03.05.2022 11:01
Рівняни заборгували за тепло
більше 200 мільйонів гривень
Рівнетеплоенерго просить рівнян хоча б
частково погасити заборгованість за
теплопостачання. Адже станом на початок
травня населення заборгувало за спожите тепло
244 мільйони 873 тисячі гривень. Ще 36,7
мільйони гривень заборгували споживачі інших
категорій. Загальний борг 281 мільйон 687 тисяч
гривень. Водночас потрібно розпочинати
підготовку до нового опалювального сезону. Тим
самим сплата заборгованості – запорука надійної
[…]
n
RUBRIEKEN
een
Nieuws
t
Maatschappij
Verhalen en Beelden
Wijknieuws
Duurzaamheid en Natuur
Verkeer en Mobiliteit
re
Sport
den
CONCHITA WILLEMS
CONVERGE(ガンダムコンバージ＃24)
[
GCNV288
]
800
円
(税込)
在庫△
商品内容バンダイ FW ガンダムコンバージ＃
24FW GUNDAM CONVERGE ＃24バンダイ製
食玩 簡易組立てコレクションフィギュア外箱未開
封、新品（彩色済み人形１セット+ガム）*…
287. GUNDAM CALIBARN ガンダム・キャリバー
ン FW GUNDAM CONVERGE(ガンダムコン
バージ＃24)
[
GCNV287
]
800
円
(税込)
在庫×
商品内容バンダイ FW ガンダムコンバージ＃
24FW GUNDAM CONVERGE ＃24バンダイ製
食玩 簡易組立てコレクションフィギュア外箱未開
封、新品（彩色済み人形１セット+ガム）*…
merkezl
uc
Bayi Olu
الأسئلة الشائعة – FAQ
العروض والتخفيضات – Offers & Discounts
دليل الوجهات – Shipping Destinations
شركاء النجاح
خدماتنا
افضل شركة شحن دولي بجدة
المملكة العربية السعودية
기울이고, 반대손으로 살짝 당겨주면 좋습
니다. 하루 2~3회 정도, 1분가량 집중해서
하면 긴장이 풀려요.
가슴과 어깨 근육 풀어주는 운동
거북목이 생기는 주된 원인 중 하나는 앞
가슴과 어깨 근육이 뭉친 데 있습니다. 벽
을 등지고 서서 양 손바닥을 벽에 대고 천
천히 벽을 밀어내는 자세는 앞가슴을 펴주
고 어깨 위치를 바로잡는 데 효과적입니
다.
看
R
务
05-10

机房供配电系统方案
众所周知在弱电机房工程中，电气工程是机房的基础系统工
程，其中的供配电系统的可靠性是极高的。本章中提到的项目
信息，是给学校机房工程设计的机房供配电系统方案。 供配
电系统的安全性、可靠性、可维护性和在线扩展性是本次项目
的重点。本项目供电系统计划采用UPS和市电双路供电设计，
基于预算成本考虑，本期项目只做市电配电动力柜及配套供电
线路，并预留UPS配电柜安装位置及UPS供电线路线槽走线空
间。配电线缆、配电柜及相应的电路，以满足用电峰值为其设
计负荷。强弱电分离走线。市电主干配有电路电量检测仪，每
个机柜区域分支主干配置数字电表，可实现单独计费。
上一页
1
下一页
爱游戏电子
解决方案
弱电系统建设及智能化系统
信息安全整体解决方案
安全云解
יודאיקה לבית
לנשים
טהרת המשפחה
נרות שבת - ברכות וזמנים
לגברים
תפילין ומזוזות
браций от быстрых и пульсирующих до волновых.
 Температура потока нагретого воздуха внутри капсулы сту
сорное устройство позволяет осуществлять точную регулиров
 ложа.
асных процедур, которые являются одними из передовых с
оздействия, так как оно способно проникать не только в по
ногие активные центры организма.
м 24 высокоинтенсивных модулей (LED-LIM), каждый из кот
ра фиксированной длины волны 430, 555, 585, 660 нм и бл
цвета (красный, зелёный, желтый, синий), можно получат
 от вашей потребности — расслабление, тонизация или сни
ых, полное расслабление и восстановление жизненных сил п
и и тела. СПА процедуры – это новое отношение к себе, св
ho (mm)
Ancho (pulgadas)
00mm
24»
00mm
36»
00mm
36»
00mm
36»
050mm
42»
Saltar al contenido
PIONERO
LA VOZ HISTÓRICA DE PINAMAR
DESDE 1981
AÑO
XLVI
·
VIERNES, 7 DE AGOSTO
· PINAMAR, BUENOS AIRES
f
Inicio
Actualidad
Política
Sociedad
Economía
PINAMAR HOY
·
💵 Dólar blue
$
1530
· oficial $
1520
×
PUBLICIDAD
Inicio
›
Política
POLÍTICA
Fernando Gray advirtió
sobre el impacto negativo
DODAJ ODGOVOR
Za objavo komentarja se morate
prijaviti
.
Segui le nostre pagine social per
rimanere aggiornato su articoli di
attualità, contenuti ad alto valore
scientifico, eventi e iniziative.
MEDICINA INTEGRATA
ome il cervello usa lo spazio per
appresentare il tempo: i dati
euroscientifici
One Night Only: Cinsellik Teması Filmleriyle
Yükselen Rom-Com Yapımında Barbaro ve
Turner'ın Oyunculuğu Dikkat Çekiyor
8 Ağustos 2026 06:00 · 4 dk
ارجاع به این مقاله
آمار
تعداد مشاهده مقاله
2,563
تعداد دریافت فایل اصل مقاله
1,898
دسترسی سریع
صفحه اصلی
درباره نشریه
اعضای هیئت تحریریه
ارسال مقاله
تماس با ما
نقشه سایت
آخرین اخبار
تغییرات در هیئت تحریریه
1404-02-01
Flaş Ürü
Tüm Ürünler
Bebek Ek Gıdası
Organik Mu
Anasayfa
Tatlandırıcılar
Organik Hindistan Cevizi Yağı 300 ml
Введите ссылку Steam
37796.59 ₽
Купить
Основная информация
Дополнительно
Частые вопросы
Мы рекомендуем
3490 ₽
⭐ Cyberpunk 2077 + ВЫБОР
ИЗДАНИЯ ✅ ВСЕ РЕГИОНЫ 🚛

----

• _Your objective_
Retype every entry above, word for word.

• _Written answer_
03.05.2022 11:01
Рівняни заборгували за тепло
більше 200 мільйонів гривень
Рівнетеплоенерго просить рівнян хоча б
частково погасити заборгованість за
теплопостачання. Адже станом на початок
травня населення заборгувало за спожите тепло
244 мільйони 873 тисячі гривень. Ще 36,7
мільйони гривень заборгували споживачі інших
категорій. Загальний борг 281 мільйон 687 тисяч
гривень. Водночас потрібно розпочинати
підготовку до нового опалювального сезону. Тим
самим сплата заборгованості – запорука надійної
[…]
n
RUBRIEKEN
een
Nieuws
t
Maatschappij
Verhalen en Beelden
Wijknieuws
Duurzaamheid en Natuur
Verkeer en Mobiliteit
re
Sport
den
CONCHITA WILLEMS
CONVERGE(ガンダムコンバージ＃24)
[
GCNV288
]
800
円
(税込)
在庫△
商品内容バンダイ FW ガンダムコンバージ＃
24FW GUNDAM CONVERGE ＃24バンダイ製
食玩 簡易組立てコレクションフィギュア外箱未開
封、新品（彩色済み人形１セット+ガム）*…
287. GUNDAM CALIBARN ガンダム・キャリバー
ン FW GUNDAM CONVERGE(ガンダムコン
バージ＃24)
[
GCNV287
]
800
円
(税込)
在庫×
商品内容バンダイ FW ガンダムコンバージ＃
24FW GUNDAM CONVERGE ＃24バンダイ製
食玩 簡易組立てコレクションフィギュア外箱未開
封、新品（彩色済み人形１セット+ガム）*…
merkezl
uc
Bayi Olu
الأسئلة الشائعة – FAQ
العروض والتخفيضات – Offers & Discounts
دليل الوجهات – Shipping Destinations
شركاء النجاح
خدماتنا
افضل شركة شحن دولي بجدة
المملكة العربية السعودية
기울이고, 반대손으로 살짝 당겨주면 좋습
니다. 하루 2~3회 정도, 1분가량 집중해서
하면 긴장이 풀려요.
가슴과 어깨 근육 풀어주는 운동
거북목이 생기는 주된 원인 중 하나는 앞
가슴과 어깨 근육이 뭉친 데 있습니다. 벽
을 등지고 서서 양 손바닥을 벽에 대고 천
천히 벽을 밀어내는 자세는 앞가슴을 펴주
고 어깨 위치를 바로잡는 데 효과적입니
다.
看
R
务
05-10

机房供配电系统方案
众所周知在弱电机房工程中，电气工程是机房的基础系统工
程，其中的供配电系统的可靠性是极高的。本章中提到的项目
信息，是给学校机房工程设计的机房供配电系统方案。 供配
电系统的安全性、可靠性、可维护性和在线扩展性是本次项目
的重点。本项目供电系统计划采用UPS和市电双路供电设计，
基于预算成本考虑，本期项目只做市电配电动力柜及配套供电
线路，并预留UPS配电柜安装位置及UPS供电线路线槽走线空
间。配电线缆、配电柜及相应的电路，以满足用电峰值为其设
计负荷。强弱电分离走线。市电主干配有电路电量检测仪，每
个机柜区域分支主干配置数字电表，可实现单独计费。
上一页
1
下一页
爱游戏电子
解决方案
弱电系统建设及智能化系统
信息安全整体解决方案
安全云解
יודאיקה לבית
לנשים
טהרת המשפחה
נרות שבת - ברכות וזמנים
לגברים
תפילין ומזוזות
браций от быстрых и пульсирующих до волновых.
 Температура потока нагретого воздуха внутри капсулы сту
сорное устройство позволяет осуществлять точную регулиров
 ложа.
асных процедур, которые являются одними из передовых с
оздействия, так как оно способно проникать не только в по
ногие активные центры организма.
м 24 высокоинтенсивных модулей (LED-LIM), каждый из кот
ра фиксированной длины волны 430, 555, 585, 660 нм и бл
цвета (красный, зелёный, желтый, синий), можно получат
 от вашей потребности — расслабление, тонизация или сни
ых, полное расслабление и восстановление жизненных сил п
и и тела. СПА процедуры – это новое отношение к себе, св
ho (mm)
Ancho (pulgadas)
00mm
24»
00mm
36»
00mm
36»
00mm
36»
050mm
42»
Saltar al contenido
PIONERO
LA VOZ HISTÓRICA DE PINAMAR
DESDE 1981
AÑO
XLVI
·
VIERNES, 7 DE AGOSTO
· PINAMAR, BUENOS AIRES
f
Inicio
Actualidad
Política
Sociedad
Economía
PINAMAR HOY
·
💵 Dólar blue
$
1530
· oficial $
1520
×
PUBLICIDAD
Inicio
›
Política
POLÍTICA
Fernando Gray advirtió
sobre el impacto negativo
DODAJ ODGOVOR
Za objavo komentarja se morate
prijaviti
.
Segui le nostre pagine social per
rimanere aggiornato su articoli di
attualità, contenuti ad alto valore
scientifico, eventi e iniziative.
MEDICINA INTEGRATA
ome il cervello usa lo spazio per
appresentare il tempo: i dati
euroscientifici
One Night Only: Cinsellik Teması Filmleriyle
Yükselen Rom-Com Yapımında Barbaro ve
Turner'ın Oyunculuğu Dikkat Çekiyor
8 Ağustos 2026 06:00 · 4 dk
ارجاع به این مقاله
آمار
تعداد مشاهده مقاله
2,563
تعداد دریافت فایل اصل مقاله
1,898
دسترسی سریع
صفحه اصلی
درباره نشریه
اعضای هیئت تحریریه
ارسال مقاله
تماس با ما
نقشه سایت
آخرین اخبار
تغییرات در هیئت تحریریه
1404-02-01
Flaş Ürü
Tüm Ürünler
Bebek Ek Gıdası
Organik Mu
Anasayfa
Tatlandırıcılar
Organik Hindistan Cevizi Yağı 300 ml
Введите ссылку Steam
37796.59 ₽
Купить
Основная информация
Дополнительно
Частые вопросы
Мы рекомендуем
3490 ₽
⭐ Cyberpunk 2077 + ВЫБОР
ИЗДАНИЯ ✅ ВСЕ РЕГИОНЫ 🚛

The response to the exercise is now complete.